La raison est à chercher en partie du côté du paiement redistributif, explique-t-il : “Le paiement redistributif, qui assure une sur-compensation pour les 52 premiers hectares, pénalise ces exploitations en zone intermédiaires, qui ont souvent des surfaces plus élevées que dans d’autres zones de grandes cultures du fait de leur moindre potentiel agronomique”. L’AGPB demande donc à ce que le paiement redistributif soit abaissé à 5 % au lieu de 10 % actuellement. L’AGPB milite également en faveur d’un minimum plancher pour les aides PAC “au niveau de la moyenne des aides européennes, qui se situe à 250 €/ha”.

Des attentes autour de la certification environnementale

A moyen terme, “il faut mettre le paquet sur l’investissement”, complète le président de l’AGPB. A ce titre, le Plan de relance prévoit 250 millions d’euros pour l’investissement en matériel et technologies innovantes, 100 millions d’euros pour le Plan protéines ou encore 400 millions d’euros pour accélérer la transition de l’agriculture à l’agroécologie.

Eric Thirouin regrette que seule la Haute valeur environnementale (HVE, certification de niveau 3) soit mentionnée dans le plan de relance du gouvernement. “Nous visons une certification environnementale de masse des céréaliers, mais pour cela il nous faut un accompagnement aussi pour le niveau 2. Nous avons l’ambition que cette certification de niveau 2 soit une équivalence pour avoir accès à l'éco-schéma de la prochaine PAC”. 

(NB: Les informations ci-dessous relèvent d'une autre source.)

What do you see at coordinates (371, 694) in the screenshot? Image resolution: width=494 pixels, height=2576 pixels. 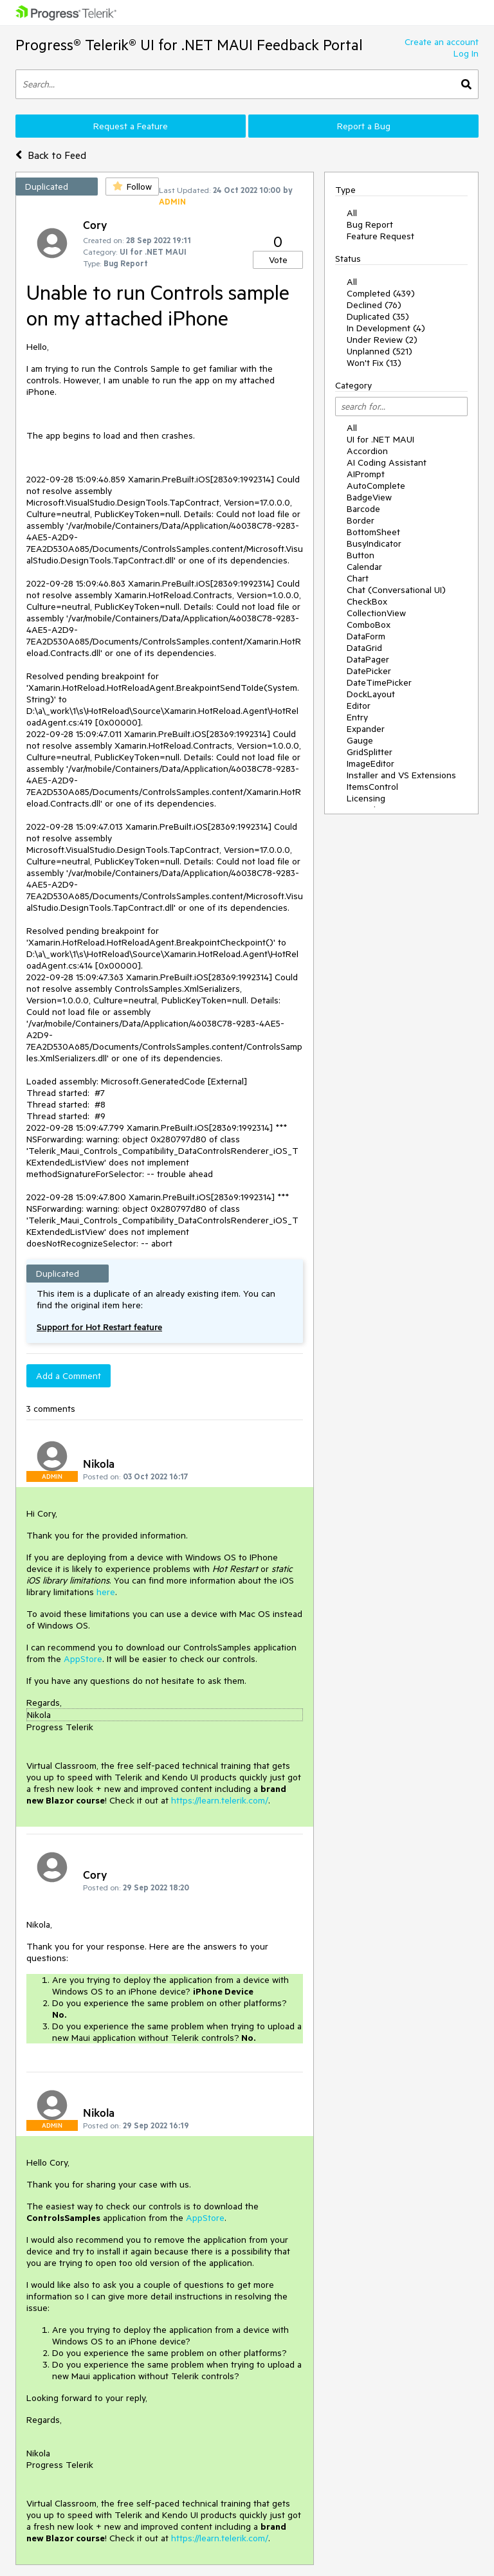 I see `DockLayout` at bounding box center [371, 694].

Des moyens pour l’accompagnement

“Pour changer les pratiques, outre l’investissement, il faut accompagner techniquement les agriculteurs”, note le président des Chambres d’agriculture Sébastien Windsor. “Nous serons au rendez-vous”, a-t-il assuré, en rappelant qu’une partie des mesures citées par le gouvernement faisait déjà partie des propositions portées par les Chambres d’agriculture pour sortir de la crise du Covid.

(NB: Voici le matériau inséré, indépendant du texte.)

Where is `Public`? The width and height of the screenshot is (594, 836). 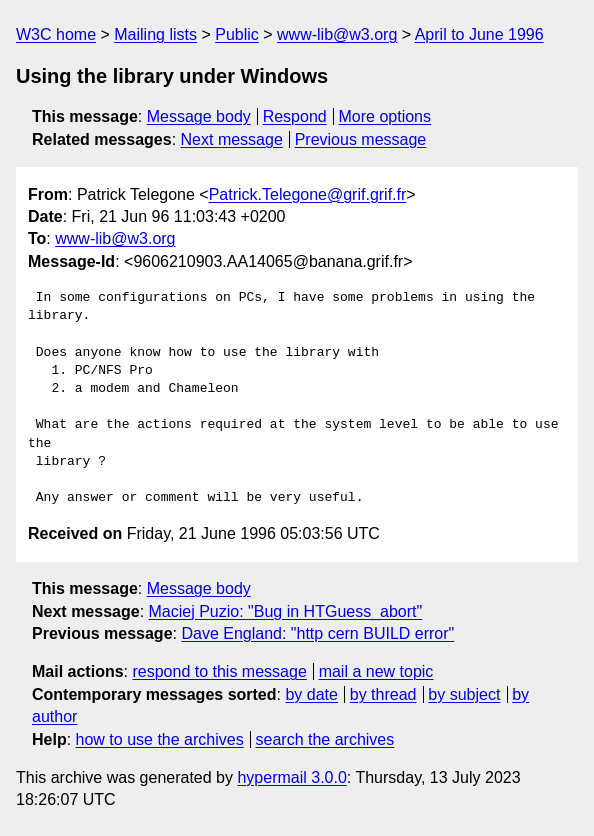 Public is located at coordinates (237, 34).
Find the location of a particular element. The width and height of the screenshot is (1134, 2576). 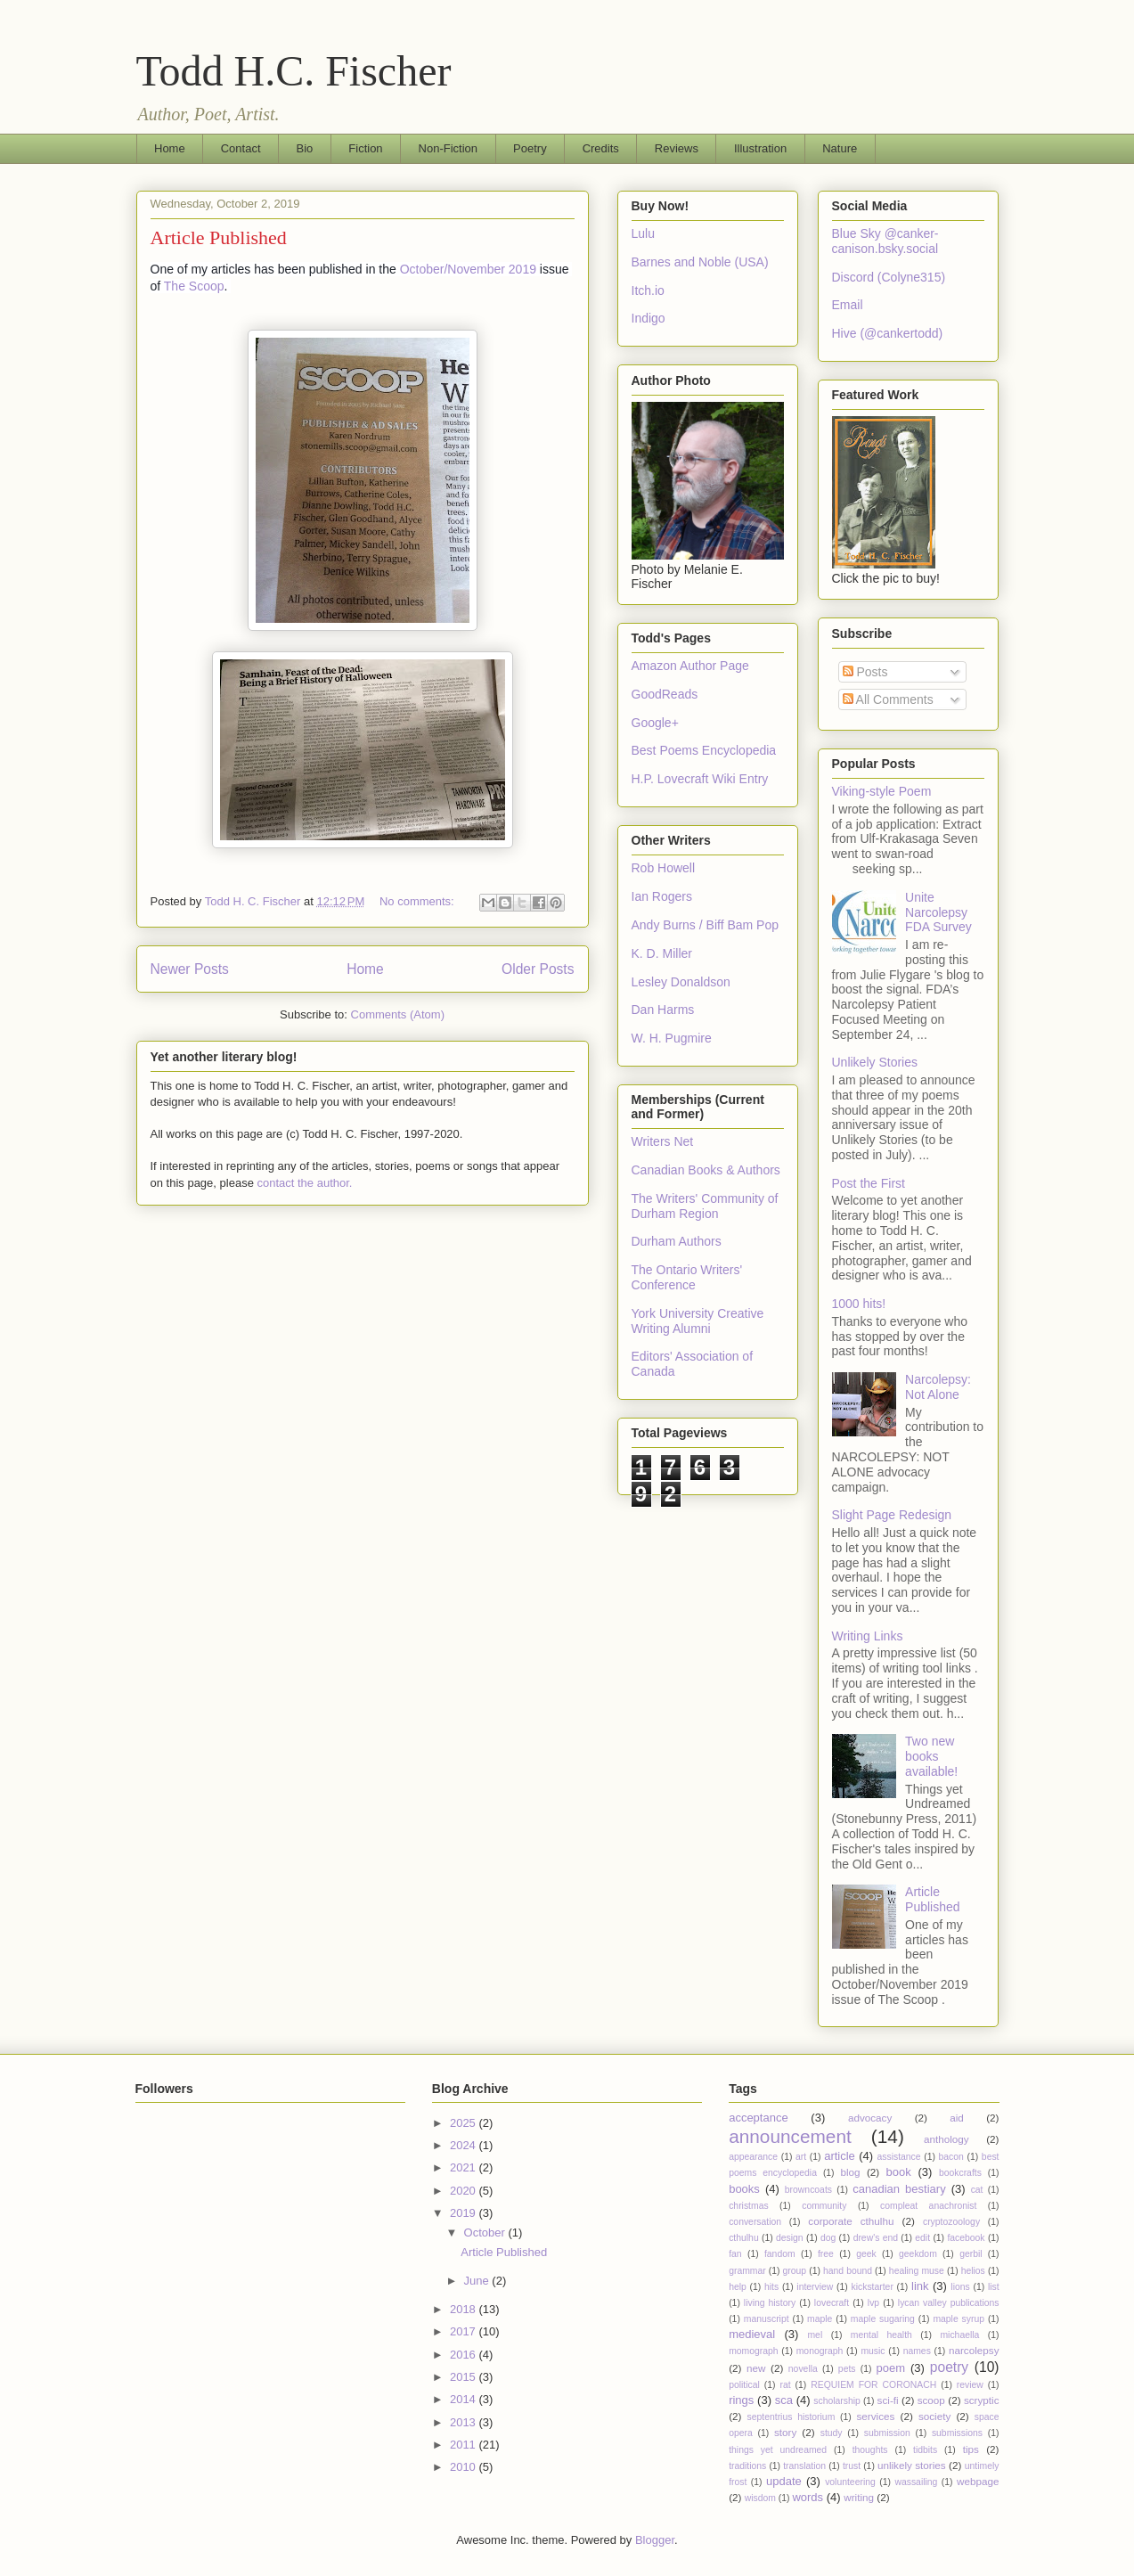 volunteering is located at coordinates (850, 2482).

Il enjoint le gouvernement à ne pas baisser le budget alloué aux Chambres, comme cela avait été évité de justesse l’an dernier. “Si, dans le projet de loi de finances il y a une attaque budgétaire sur les chambres, il y a quelque chose que je ne comprendrais pas, a-t-il alerté. Il y aurait une incohérence à mettre un milliard sur l’accompagnement de l’agriculture dans le Plan de relance mais ne pas avoir les moyens de l'accompagner”.